* **Required action**
Below are records. Find each line in them that holds the word "Korean" and copy it.

**** Entries provided

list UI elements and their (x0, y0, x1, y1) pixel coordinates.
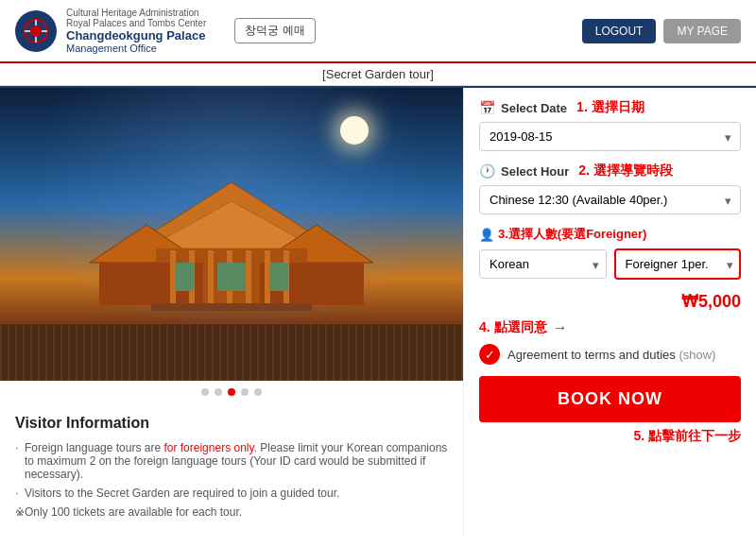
agreement-label: Agreement to terms and duties (507, 348, 676, 362)
org-name-sub: Management Office (66, 43, 206, 54)
org-line2: Royal Palaces and Tombs Center (66, 18, 206, 28)
person-label-row: 👤 3.選擇人數(要選Foreigner) (479, 226, 741, 243)
agreement-text: Agreement to terms and duties (show) (507, 348, 715, 362)
moon (340, 116, 369, 145)
step5-annotation: 5. 點擊前往下一步 (479, 428, 741, 445)
dot-1[interactable] (201, 388, 209, 396)
foreigner-select[interactable]: Foreigner 1per. Foreigner 2per. Foreigne… (614, 248, 742, 280)
select-date-label: Select Date (501, 101, 567, 115)
korean-select[interactable]: Korean Korean 1per. Korean 2per. (479, 249, 607, 279)
tour-title: [Secret Garden tour] (0, 63, 756, 86)
hour-section: 🕐 Select Hour 2. 選擇導覽時段 Chinese 12:30 (A… (479, 162, 741, 214)
price-display: ₩5,000 (479, 291, 741, 312)
right-panel: 📅 Select Date 1. 選擇日期 2019-08-15 2019-08… (463, 88, 756, 536)
logout-button[interactable]: LOGOUT (582, 19, 657, 43)
dot-5[interactable] (254, 388, 262, 396)
svg-rect-12 (208, 250, 214, 305)
visitor-item-1: Foreign language tours are for foreigner… (15, 441, 448, 481)
svg-rect-14 (246, 250, 251, 305)
person-annotation: 3.選擇人數(要選Foreigner) (498, 226, 646, 243)
calendar-icon: 📅 (479, 100, 495, 115)
book-now-button[interactable]: BOOK NOW (479, 376, 741, 422)
visitor-item-3: Only 100 tickets are available for each … (15, 505, 448, 519)
hour-select-wrapper: Chinese 12:30 (Available 40per.) English… (479, 185, 741, 214)
dot-2[interactable] (215, 388, 222, 396)
person-icon: 👤 (479, 228, 494, 242)
show-link[interactable]: (show) (679, 348, 715, 362)
org-name-main: Changdeokgung Palace (66, 28, 206, 43)
palace-badge[interactable]: 창덕궁 예매 (234, 18, 315, 43)
main-content: Visitor Information Foreign language tou… (0, 88, 756, 536)
palace-image (0, 88, 463, 381)
tour-title-text: [Secret Garden tour] (322, 67, 434, 81)
ground-pattern (0, 324, 463, 381)
logo-area: Cultural Heritage Administration Royal P… (15, 8, 582, 54)
hour-select[interactable]: Chinese 12:30 (Available 40per.) English… (479, 185, 741, 214)
svg-rect-20 (151, 303, 312, 311)
date-section: 📅 Select Date 1. 選擇日期 2019-08-15 2019-08… (479, 99, 741, 151)
step4-text: 4. 點選同意 (479, 319, 547, 336)
person-selects-row: Korean Korean 1per. Korean 2per. Foreign… (479, 248, 741, 280)
svg-rect-17 (175, 263, 194, 291)
dot-4[interactable] (241, 388, 249, 396)
org-line1: Cultural Heritage Administration (66, 8, 206, 18)
foreigner-select-wrapper: Foreigner 1per. Foreigner 2per. Foreigne… (614, 248, 742, 280)
korean-select-wrapper: Korean Korean 1per. Korean 2per. (479, 249, 607, 279)
mypage-button[interactable]: MY PAGE (663, 19, 741, 43)
svg-rect-18 (217, 263, 246, 291)
svg-point-2 (30, 26, 42, 37)
date-select-wrapper: 2019-08-15 2019-08-16 2019-08-17 (479, 122, 741, 151)
header-actions: LOGOUT MY PAGE (582, 19, 741, 43)
dot-3-active[interactable] (228, 388, 235, 396)
step4-annotation: 4. 點選同意 → (479, 319, 741, 336)
agreement-check-icon[interactable]: ✓ (479, 344, 500, 365)
date-annotation: 1. 選擇日期 (576, 99, 644, 116)
visitor-item-2: Visitors to the Secret Garden are requir… (15, 487, 448, 500)
clock-icon: 🕐 (479, 163, 495, 179)
visitor-info-section: Visitor Information Foreign language tou… (0, 403, 463, 536)
svg-rect-19 (269, 263, 288, 291)
palace-silhouette (71, 173, 392, 324)
logo-text: Cultural Heritage Administration Royal P… (66, 8, 206, 54)
logo-circle (15, 10, 57, 52)
date-label-row: 📅 Select Date 1. 選擇日期 (479, 99, 741, 116)
select-hour-label: Select Hour (501, 164, 569, 179)
image-dots (0, 381, 463, 403)
agreement-row[interactable]: ✓ Agreement to terms and duties (show) (479, 344, 741, 365)
left-panel: Visitor Information Foreign language tou… (0, 88, 463, 536)
person-section: 👤 3.選擇人數(要選Foreigner) Korean Korean 1per… (479, 226, 741, 280)
hour-label-row: 🕐 Select Hour 2. 選擇導覽時段 (479, 162, 741, 179)
hour-annotation: 2. 選擇導覽時段 (578, 162, 673, 179)
page-header: Cultural Heritage Administration Royal P… (0, 0, 756, 63)
date-select[interactable]: 2019-08-15 2019-08-16 2019-08-17 (479, 122, 741, 151)
visitor-info-title: Visitor Information (15, 415, 448, 432)
arrow-icon: → (553, 319, 568, 336)
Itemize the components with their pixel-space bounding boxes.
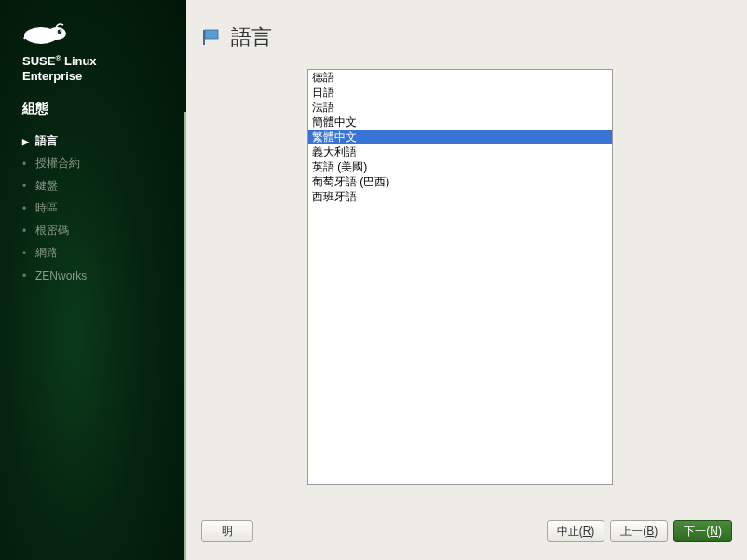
sidebar: SUSE® Linux Enterprise 組態 語言授權合約鍵盤時區根密碼網… <box>0 0 186 560</box>
flag-icon <box>201 28 224 47</box>
sidebar-item-0[interactable]: 語言 <box>22 130 186 153</box>
language-option[interactable]: 義大利語 <box>308 144 612 159</box>
language-option[interactable]: 英語 (美國) <box>308 159 612 174</box>
bullet-icon <box>22 202 35 215</box>
language-option[interactable]: 繁體中文 <box>308 130 612 144</box>
sidebar-item-4[interactable]: 根密碼 <box>22 220 186 242</box>
sidebar-item-5[interactable]: 網路 <box>22 242 186 265</box>
svg-point-1 <box>48 27 66 40</box>
sidebar-item-6[interactable]: ZENworks <box>22 265 186 287</box>
sidebar-item-label: 時區 <box>35 200 58 216</box>
bullet-icon <box>22 180 35 193</box>
bullet-icon <box>22 225 35 238</box>
language-option[interactable]: 德語 <box>308 70 612 85</box>
sidebar-item-1[interactable]: 授權合約 <box>22 153 186 175</box>
sidebar-nav: 語言授權合約鍵盤時區根密碼網路ZENworks <box>22 130 186 287</box>
sidebar-item-3[interactable]: 時區 <box>22 198 186 220</box>
sidebar-item-label: 鍵盤 <box>35 178 58 194</box>
language-option[interactable]: 葡萄牙語 (巴西) <box>308 174 612 189</box>
language-option[interactable]: 法語 <box>308 100 612 115</box>
abort-button[interactable]: 中止(R) <box>547 520 605 542</box>
main-panel: 語言 德語日語法語簡體中文繁體中文義大利語英語 (美國)葡萄牙語 (巴西)西班牙… <box>186 0 747 560</box>
sidebar-item-label: 授權合約 <box>35 156 80 171</box>
language-listbox-wrap: 德語日語法語簡體中文繁體中文義大利語英語 (美國)葡萄牙語 (巴西)西班牙語 <box>307 69 613 485</box>
back-button[interactable]: 上一(B) <box>610 520 668 542</box>
language-option[interactable]: 日語 <box>308 85 612 100</box>
sidebar-section-title: 組態 <box>22 101 186 117</box>
sidebar-item-label: ZENworks <box>35 269 87 282</box>
footer: 明 中止(R) 上一(B) 下一(N) <box>186 513 747 560</box>
next-button[interactable]: 下一(N) <box>673 520 732 542</box>
language-option[interactable]: 簡體中文 <box>308 115 612 130</box>
page-header: 語言 <box>186 0 747 56</box>
language-listbox[interactable]: 德語日語法語簡體中文繁體中文義大利語英語 (美國)葡萄牙語 (巴西)西班牙語 <box>308 70 612 484</box>
svg-point-2 <box>58 30 62 34</box>
sidebar-item-label: 網路 <box>35 245 58 261</box>
sidebar-item-2[interactable]: 鍵盤 <box>22 175 186 198</box>
svg-point-3 <box>60 30 61 32</box>
svg-rect-5 <box>205 30 218 39</box>
page-title: 語言 <box>231 23 272 51</box>
sidebar-item-label: 根密碼 <box>35 223 69 239</box>
suse-logo <box>22 19 186 47</box>
content-area: 德語日語法語簡體中文繁體中文義大利語英語 (美國)葡萄牙語 (巴西)西班牙語 <box>186 56 747 513</box>
brand-text: SUSE® Linux Enterprise <box>22 54 186 84</box>
bullet-icon <box>22 269 35 282</box>
language-option[interactable]: 西班牙語 <box>308 189 612 204</box>
help-button[interactable]: 明 <box>201 520 253 542</box>
bullet-icon <box>22 247 35 260</box>
sidebar-item-label: 語言 <box>35 133 58 149</box>
triangle-right-icon <box>22 137 35 146</box>
bullet-icon <box>22 157 35 171</box>
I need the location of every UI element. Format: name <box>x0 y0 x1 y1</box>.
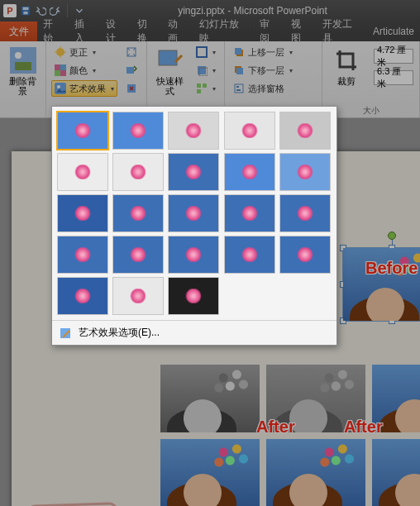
layout-icon <box>196 83 208 94</box>
width-box[interactable]: 6.3 厘米 <box>370 70 413 85</box>
gallery-thumb-paint-strokes[interactable] <box>112 153 164 191</box>
svg-point-5 <box>15 52 21 59</box>
color-button[interactable]: 颜色▾ <box>51 62 117 79</box>
crop-icon <box>333 47 360 74</box>
svg-point-6 <box>56 48 64 56</box>
svg-rect-27 <box>235 48 241 55</box>
height-box[interactable]: 4.72 厘米 <box>370 49 413 64</box>
crop-button[interactable]: 裁剪 <box>327 44 365 86</box>
svg-rect-29 <box>236 68 243 74</box>
gallery-options-row[interactable]: 艺术效果选项(E)... <box>52 320 336 345</box>
redo-icon[interactable] <box>50 5 61 17</box>
selection-pane-icon <box>233 83 245 94</box>
send-backward-label: 下移一层 <box>248 64 284 77</box>
gallery-options-label: 艺术效果选项(E)... <box>79 326 160 340</box>
gallery-thumb-glow-diffused[interactable] <box>224 153 275 191</box>
gallery-thumb-line-drawing[interactable] <box>279 112 331 150</box>
send-backward-button[interactable]: 下移一层▾ <box>230 62 317 79</box>
tab-review[interactable]: 审阅 <box>254 21 285 41</box>
selection-pane-button[interactable]: 选择窗格 <box>230 80 317 97</box>
gallery-thumb-pencil-gray[interactable] <box>168 112 219 150</box>
file-tab[interactable]: 文件 <box>0 21 37 41</box>
change-picture-icon <box>126 64 137 76</box>
tab-developer[interactable]: 开发工具 <box>317 21 367 41</box>
gallery-thumb-light-screen[interactable] <box>57 194 108 232</box>
svg-rect-12 <box>60 64 66 70</box>
compress-pictures-button[interactable] <box>122 44 141 60</box>
picture-layout-button[interactable]: ▾ <box>193 80 219 97</box>
watermark-stamp <box>26 502 121 506</box>
svg-rect-31 <box>236 86 239 88</box>
picture-effects-button[interactable]: ▾ <box>193 62 219 79</box>
quick-styles-label: 快速样式 <box>152 76 188 96</box>
color-icon <box>55 64 66 76</box>
gallery-thumb-cutout[interactable] <box>279 236 331 274</box>
compress-icon <box>126 46 137 58</box>
tab-slideshow[interactable]: 幻灯片放映 <box>193 21 254 41</box>
gallery-thumb-none[interactable] <box>57 112 108 150</box>
reset-picture-button[interactable] <box>122 80 141 97</box>
gallery-thumb-plastic-wrap[interactable] <box>224 236 275 274</box>
bring-forward-button[interactable]: 上移一层▾ <box>230 44 317 60</box>
gallery-thumb-glow-edges[interactable] <box>112 277 164 315</box>
height-value: 4.72 厘米 <box>374 49 413 64</box>
quick-styles-button[interactable]: 快速样式 <box>152 44 188 96</box>
qat-dropdown-icon[interactable] <box>74 5 85 17</box>
gallery-thumb-crisscross[interactable] <box>112 236 164 274</box>
tab-transitions[interactable]: 切换 <box>131 21 163 41</box>
change-picture-button[interactable] <box>122 62 141 79</box>
ribbon-tabs: 文件 开始 插入 设计 切换 动画 幻灯片放映 审阅 视图 开发工具 Artic… <box>0 21 420 41</box>
svg-rect-1 <box>23 7 29 11</box>
gallery-thumb-texturizer[interactable] <box>57 236 108 274</box>
app-icon[interactable]: P <box>3 4 17 17</box>
after-caption-2: After <box>344 418 383 437</box>
color-label: 颜色 <box>69 64 88 77</box>
corrections-button[interactable]: 更正▾ <box>51 44 117 60</box>
artistic-effects-button[interactable]: 艺术效果▾ <box>51 80 117 97</box>
remove-background-button[interactable]: 删除背景 <box>5 44 41 96</box>
gallery-thumb-paint-brush[interactable] <box>168 153 219 191</box>
gallery-thumb-watercolor[interactable] <box>112 194 164 232</box>
tab-insert[interactable]: 插入 <box>69 21 100 41</box>
gallery-thumb-mosaic[interactable] <box>168 277 219 315</box>
gallery-thumb-cement[interactable] <box>279 194 331 232</box>
options-icon <box>59 327 72 340</box>
gallery-thumb-marker[interactable] <box>112 112 164 150</box>
gallery-thumb-photocopy[interactable] <box>57 277 108 315</box>
send-backward-icon <box>233 64 245 76</box>
svg-rect-24 <box>203 84 207 88</box>
svg-rect-23 <box>197 84 201 88</box>
save-icon[interactable] <box>20 5 31 17</box>
svg-rect-13 <box>55 70 60 76</box>
gallery-thumb-film-grain[interactable] <box>168 194 219 232</box>
group-size-label: 大小 <box>327 104 414 117</box>
gallery-thumb-glass[interactable] <box>224 194 275 232</box>
svg-rect-19 <box>159 50 177 65</box>
group-background: 删除背景 <box>0 41 46 117</box>
bring-forward-label: 上移一层 <box>248 46 284 59</box>
gallery-thumb-pastels[interactable] <box>168 236 219 274</box>
artistic-effects-gallery: 艺术效果选项(E)... <box>51 106 337 346</box>
undo-icon[interactable] <box>35 5 46 17</box>
svg-rect-25 <box>197 89 201 93</box>
svg-rect-17 <box>126 67 134 74</box>
gallery-thumb-pencil-sketch[interactable] <box>224 112 275 150</box>
tab-home[interactable]: 开始 <box>37 21 69 41</box>
rotate-handle[interactable] <box>388 232 396 240</box>
corrections-label: 更正 <box>69 46 88 59</box>
tab-design[interactable]: 设计 <box>100 21 131 41</box>
svg-rect-20 <box>197 47 207 57</box>
gallery-thumb-chalk[interactable] <box>57 153 108 191</box>
remove-bg-icon <box>10 47 36 74</box>
window-title: yingzi.pptx - Microsoft PowerPoint <box>85 5 420 17</box>
after-photo <box>160 439 260 506</box>
gallery-thumb-blur[interactable] <box>279 153 331 191</box>
border-icon <box>196 46 208 58</box>
after-caption-1: After <box>256 418 295 437</box>
tab-view[interactable]: 视图 <box>285 21 317 41</box>
tab-animations[interactable]: 动画 <box>162 21 193 41</box>
picture-border-button[interactable]: ▾ <box>193 44 219 60</box>
after-photo <box>160 365 260 432</box>
tab-articulate[interactable]: Articulate <box>367 21 420 41</box>
artistic-icon <box>55 83 66 94</box>
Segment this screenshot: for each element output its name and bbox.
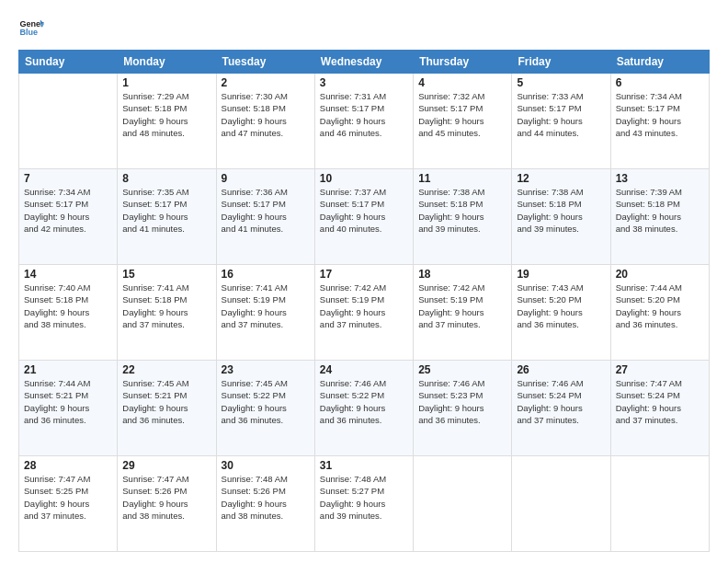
day-info: Sunrise: 7:48 AM Sunset: 5:27 PM Dayligh… — [320, 473, 408, 522]
calendar-cell: 17Sunrise: 7:42 AM Sunset: 5:19 PM Dayli… — [314, 265, 413, 361]
calendar-cell: 22Sunrise: 7:45 AM Sunset: 5:21 PM Dayli… — [118, 361, 216, 456]
calendar-cell: 6Sunrise: 7:34 AM Sunset: 5:17 PM Daylig… — [610, 74, 709, 169]
calendar-cell: 1Sunrise: 7:29 AM Sunset: 5:18 PM Daylig… — [118, 74, 216, 169]
column-header-wednesday: Wednesday — [314, 51, 413, 74]
day-info: Sunrise: 7:29 AM Sunset: 5:18 PM Dayligh… — [122, 90, 210, 139]
svg-text:Blue: Blue — [19, 28, 38, 37]
column-header-friday: Friday — [512, 51, 610, 74]
day-info: Sunrise: 7:44 AM Sunset: 5:21 PM Dayligh… — [24, 377, 112, 426]
column-header-sunday: Sunday — [19, 51, 118, 74]
day-number: 2 — [222, 76, 310, 89]
logo-icon: General Blue — [18, 15, 44, 40]
calendar-header: SundayMondayTuesdayWednesdayThursdayFrid… — [19, 51, 710, 74]
day-number: 5 — [517, 76, 605, 89]
day-info: Sunrise: 7:46 AM Sunset: 5:24 PM Dayligh… — [517, 377, 605, 426]
calendar-cell: 25Sunrise: 7:46 AM Sunset: 5:23 PM Dayli… — [414, 361, 512, 456]
calendar-cell: 14Sunrise: 7:40 AM Sunset: 5:18 PM Dayli… — [19, 265, 118, 361]
column-header-saturday: Saturday — [610, 51, 709, 74]
day-number: 21 — [24, 363, 112, 376]
day-info: Sunrise: 7:33 AM Sunset: 5:17 PM Dayligh… — [517, 90, 605, 139]
calendar-table: SundayMondayTuesdayWednesdayThursdayFrid… — [18, 50, 710, 552]
day-number: 22 — [122, 363, 210, 376]
day-info: Sunrise: 7:47 AM Sunset: 5:25 PM Dayligh… — [24, 473, 112, 522]
calendar-cell — [512, 456, 610, 552]
column-header-thursday: Thursday — [414, 51, 512, 74]
week-row-4: 21Sunrise: 7:44 AM Sunset: 5:21 PM Dayli… — [19, 361, 710, 456]
calendar-cell: 19Sunrise: 7:43 AM Sunset: 5:20 PM Dayli… — [512, 265, 610, 361]
day-number: 13 — [616, 172, 704, 185]
calendar-cell — [610, 456, 709, 552]
calendar-cell — [414, 456, 512, 552]
day-number: 10 — [320, 172, 408, 185]
day-number: 4 — [418, 76, 506, 89]
day-number: 11 — [418, 172, 506, 185]
calendar-cell: 18Sunrise: 7:42 AM Sunset: 5:19 PM Dayli… — [414, 265, 512, 361]
day-info: Sunrise: 7:46 AM Sunset: 5:23 PM Dayligh… — [418, 377, 506, 426]
calendar-cell: 21Sunrise: 7:44 AM Sunset: 5:21 PM Dayli… — [19, 361, 118, 456]
week-row-2: 7Sunrise: 7:34 AM Sunset: 5:17 PM Daylig… — [19, 169, 710, 265]
calendar-body: 1Sunrise: 7:29 AM Sunset: 5:18 PM Daylig… — [19, 74, 710, 552]
calendar-cell: 28Sunrise: 7:47 AM Sunset: 5:25 PM Dayli… — [19, 456, 118, 552]
column-header-monday: Monday — [118, 51, 216, 74]
day-number: 24 — [320, 363, 408, 376]
day-info: Sunrise: 7:46 AM Sunset: 5:22 PM Dayligh… — [320, 377, 408, 426]
week-row-3: 14Sunrise: 7:40 AM Sunset: 5:18 PM Dayli… — [19, 265, 710, 361]
day-number: 26 — [517, 363, 605, 376]
day-info: Sunrise: 7:30 AM Sunset: 5:18 PM Dayligh… — [222, 90, 310, 139]
calendar-cell: 4Sunrise: 7:32 AM Sunset: 5:17 PM Daylig… — [414, 74, 512, 169]
day-number: 14 — [24, 268, 112, 281]
day-info: Sunrise: 7:45 AM Sunset: 5:21 PM Dayligh… — [122, 377, 210, 426]
day-info: Sunrise: 7:45 AM Sunset: 5:22 PM Dayligh… — [222, 377, 310, 426]
day-info: Sunrise: 7:48 AM Sunset: 5:26 PM Dayligh… — [222, 473, 310, 522]
calendar-cell: 13Sunrise: 7:39 AM Sunset: 5:18 PM Dayli… — [610, 169, 709, 265]
calendar-cell: 11Sunrise: 7:38 AM Sunset: 5:18 PM Dayli… — [414, 169, 512, 265]
calendar-cell: 10Sunrise: 7:37 AM Sunset: 5:17 PM Dayli… — [314, 169, 413, 265]
day-info: Sunrise: 7:36 AM Sunset: 5:17 PM Dayligh… — [222, 186, 310, 235]
day-number: 30 — [222, 459, 310, 472]
header-row: SundayMondayTuesdayWednesdayThursdayFrid… — [19, 51, 710, 74]
day-info: Sunrise: 7:38 AM Sunset: 5:18 PM Dayligh… — [418, 186, 506, 235]
day-number: 17 — [320, 268, 408, 281]
day-number: 18 — [418, 268, 506, 281]
day-number: 6 — [616, 76, 704, 89]
day-number: 3 — [320, 76, 408, 89]
calendar-cell: 9Sunrise: 7:36 AM Sunset: 5:17 PM Daylig… — [216, 169, 314, 265]
day-info: Sunrise: 7:42 AM Sunset: 5:19 PM Dayligh… — [418, 282, 506, 330]
calendar-cell: 24Sunrise: 7:46 AM Sunset: 5:22 PM Dayli… — [314, 361, 413, 456]
page: General Blue SundayMondayTuesdayWednesda… — [0, 0, 728, 563]
day-info: Sunrise: 7:37 AM Sunset: 5:17 PM Dayligh… — [320, 186, 408, 235]
day-info: Sunrise: 7:42 AM Sunset: 5:19 PM Dayligh… — [320, 282, 408, 330]
day-number: 28 — [24, 459, 112, 472]
column-header-tuesday: Tuesday — [216, 51, 314, 74]
day-number: 1 — [122, 76, 210, 89]
day-info: Sunrise: 7:35 AM Sunset: 5:17 PM Dayligh… — [122, 186, 210, 235]
day-number: 16 — [222, 268, 310, 281]
day-info: Sunrise: 7:41 AM Sunset: 5:19 PM Dayligh… — [222, 282, 310, 330]
calendar-cell: 2Sunrise: 7:30 AM Sunset: 5:18 PM Daylig… — [216, 74, 314, 169]
day-number: 29 — [122, 459, 210, 472]
week-row-1: 1Sunrise: 7:29 AM Sunset: 5:18 PM Daylig… — [19, 74, 710, 169]
calendar-cell: 12Sunrise: 7:38 AM Sunset: 5:18 PM Dayli… — [512, 169, 610, 265]
day-number: 25 — [418, 363, 506, 376]
day-info: Sunrise: 7:38 AM Sunset: 5:18 PM Dayligh… — [517, 186, 605, 235]
calendar-cell: 8Sunrise: 7:35 AM Sunset: 5:17 PM Daylig… — [118, 169, 216, 265]
day-info: Sunrise: 7:32 AM Sunset: 5:17 PM Dayligh… — [418, 90, 506, 139]
day-number: 15 — [122, 268, 210, 281]
day-number: 19 — [517, 268, 605, 281]
header: General Blue — [18, 15, 710, 40]
day-number: 8 — [122, 172, 210, 185]
day-number: 20 — [616, 268, 704, 281]
calendar-cell — [19, 74, 118, 169]
calendar-cell: 7Sunrise: 7:34 AM Sunset: 5:17 PM Daylig… — [19, 169, 118, 265]
calendar-cell: 26Sunrise: 7:46 AM Sunset: 5:24 PM Dayli… — [512, 361, 610, 456]
day-info: Sunrise: 7:34 AM Sunset: 5:17 PM Dayligh… — [616, 90, 704, 139]
calendar-cell: 29Sunrise: 7:47 AM Sunset: 5:26 PM Dayli… — [118, 456, 216, 552]
day-info: Sunrise: 7:41 AM Sunset: 5:18 PM Dayligh… — [122, 282, 210, 330]
day-info: Sunrise: 7:43 AM Sunset: 5:20 PM Dayligh… — [517, 282, 605, 330]
calendar-cell: 5Sunrise: 7:33 AM Sunset: 5:17 PM Daylig… — [512, 74, 610, 169]
day-info: Sunrise: 7:39 AM Sunset: 5:18 PM Dayligh… — [616, 186, 704, 235]
day-number: 27 — [616, 363, 704, 376]
calendar-cell: 3Sunrise: 7:31 AM Sunset: 5:17 PM Daylig… — [314, 74, 413, 169]
calendar-cell: 16Sunrise: 7:41 AM Sunset: 5:19 PM Dayli… — [216, 265, 314, 361]
day-info: Sunrise: 7:47 AM Sunset: 5:26 PM Dayligh… — [122, 473, 210, 522]
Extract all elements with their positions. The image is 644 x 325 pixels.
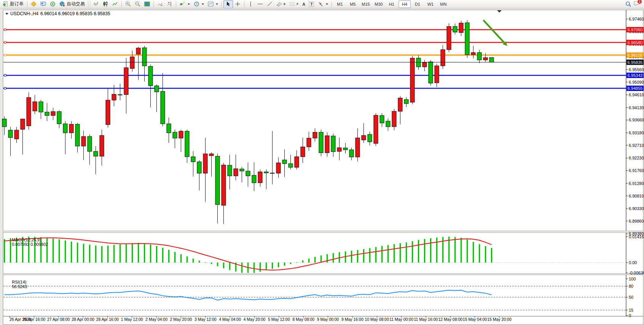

********

* **Reply to the exercise**
korean-select[interactable]: Korean Korean 1per. Korean 2per. (479, 249, 607, 279)
person-selects-row: Korean Korean 1per. Korean 2per. Foreign… (479, 248, 741, 280)
korean-select-wrapper: Korean Korean 1per. Korean 2per. (479, 249, 607, 279)
person-section: 👤 3.選擇人數(要選Foreigner) Korean Korean 1per… (479, 226, 741, 280)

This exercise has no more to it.